This is my year of microadventures. Why not join me.
Microadventure isn't the oxymoron it might sound like. In fact, it's OK to think small. Micro understates the idea of the micro-outing, which has a power in its wild simplicity and versatility. A microadventure is on some level the outdoorist equivalent of, well, keeping it local. Instead of looking elsewhere for fulfillment or letting the thrum of modern media define your life of adventure, you write the rules.

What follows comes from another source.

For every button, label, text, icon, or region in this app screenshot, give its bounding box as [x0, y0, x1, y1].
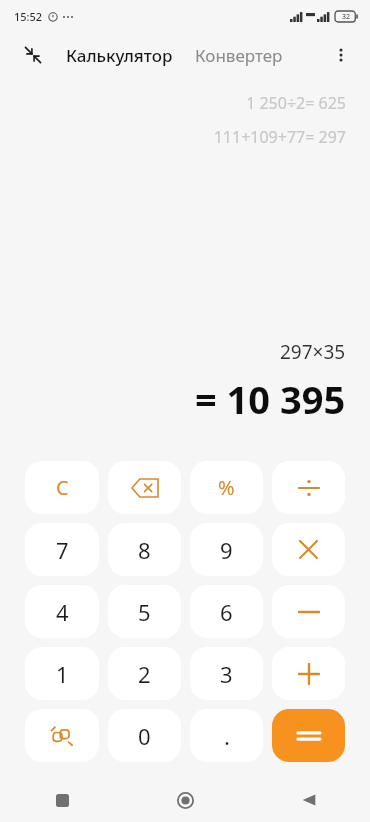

You can, but you needn't, ski the Rockies. You can, but you needn't, rock-climb the Tetons. You can, but you needn't, hunt elk across the spine of some western ridge. You can do a lot of big things in 2017, but you needn't go big to have a rewarding next 12 months in the outdoors.
Alastair Humphreys, an English adventurer and writer, has championed the idea of the microadventure on his blog and in book form. "The aim is to encourage self-motivation, independence and learning from mistakes in a safe way, with minimal time or financial cost," he wrote online.
"Adventure," Humphreys emphasized, "is a state of mind."
Microadventures are straightforward. Some can be putting a new twist on an old "adventure." So, you like to snowshoe Sunday afternoons when conditions are good? Maybe this is the year to instead lay down tracks under a wondrous full moon.
Microadventures, too, are quick and spontaneous. Maybe the timing and the snow are just right for taking the kids to that killer sledding hill on the other side of the metro (see some ideas). Or jumping in on one of the Fort Snelling State Park summer fishing outings in the river bottoms.
Microadventures can be inexpensive to dirt-cheap. One winter my kids and I explored our nearby park reserve in a new way, coursing along some outer-rim deer paths to look for shedded antlers. We didn't find any. No matter; we still talk about that walk into mystery and anticipation.